De manera que el Estado español, antes de siquiera tener un borrador de constitución, ya tenía un Acuerdo con el papado, en el que se comprometía a formalizar los acuerdos que fueren menester para dar al papado su lugar de poder, con una nueva fórmula jurídica que no tuviera como referente el concordato, adaptada a la nueva situación política. Todo ello antes de la constitución. Y algo esencial para entender nuestro tiempo, en este compromiso la iglesia papal queda fuera de toda posibilidad de equiparación con otras iglesias; de ningún modo se las puede equiparar en un régimen común o general. Y esto antes de la constitución, pero con el Gobierno legítimo del Estado. [Este Acuerdo es el fundamento de los posteriores “acuerdos de cooperación con el Estado” aún vigentes.]
Y se materializa el borrador de constitución. De nuevo el asunto de la libertad religiosa. Al principio se propuso, por supuesto sin mención expresa de la Iglesia Católica, como luego quedó, la no confesionalidad del Estado, y que se “garantizaba la libertad religiosa y de cultos así como la de profesión filosófica o ideológica, con la única limitación del orden público protegido por las leyes”. Realmente estaba muy bien, pero al final salió la que tenemos, con mención expresa de la Iglesia Católica.

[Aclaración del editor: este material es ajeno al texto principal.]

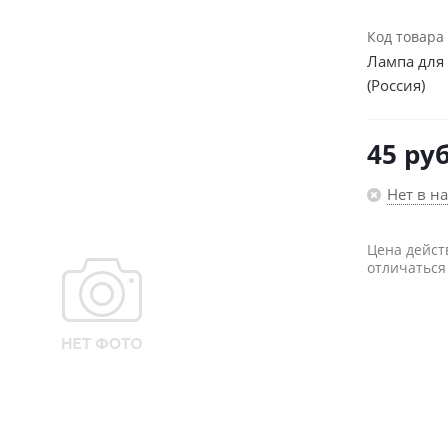
Код товара
Лампа для
(Россия)
45
руб
Нет в н
Цена дейст
отличаться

No entro en detalles, pero esta inclusión tiene su lógica en el Acuerdo anterior. Resulta, guste más o menos, que la constitución tenía que adaptarse en ese apartado a algo previo. No era, pues, constituyente, sino que se constituyó sobre algo extra, anterior. Se hizo una constitución adaptada a los intereses del papado. Pero la formulación, faltaría más, incluía a otras confesiones. Las otras confesiones, como eso no tenía forma material, tuvieron que adaptarse a la constitución. Y se formó la Ferede.

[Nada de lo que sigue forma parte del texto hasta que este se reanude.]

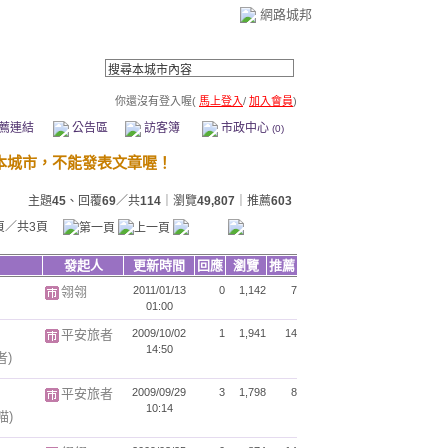
網路城邦
你還沒有登入喔(
馬上登入
/
加入會員
)
薦連結
公告區
訪客簿
市政中心
(0)
主題
45
、回覆
69
／共
114
｜瀏覽
49,807
｜推薦
603
頁／共3頁
發起人
更新時間
回應
瀏覽
推薦
翎翎
2011/01/13
0
1,142
7
01:00
平安旅者
2009/10/02
1
1,941
14
14:50
者)
平安旅者
2009/09/29
3
1,798
8
10:14
喵)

Esto no solo suponía un asunto interno, era cuestión de relación internacional. España pretendía aunarse con las naciones europeas, y eso suponía un ordenamiento de la libertad religiosa. Y en ese terreno quedaba bastante al descubierto la cara, más o menos dura, de preferencia por el papado y, en la práctica, sustento del mismo. Vaya que el término “discriminación” no estaba lejos de los argumentos en el extranjero. Había que solucionarlo; y propusieron a las otras confesiones que se organizaran para tener con ellas también acuerdos de cooperación. Miseria; miseria; miseria. Y algunos tan contentos. Fue una jugada política para seguir sosteniendo el poder del papado. En esto el Partido Socialista ha sido un peón impagable, aunque le paguen con el ridículo. [Una curiosidad: el ponente constitucional socialista, Peces Barba, incluso abandonó la mesa cuando pusieron encima la inclusión expresa del papado en el artículo de libertad religiosa; luego se incorporó y quedó como está. Pero el Partido Comunista fue desde el principio favorable a la inclusión expresa del papado. Curiosidades.]
¿Y para qué todo esto? Pues para recordar, es mi posición, que los acuerdos de cooperación son un engaño a las otras confesiones para seguir sosteniendo a la papal.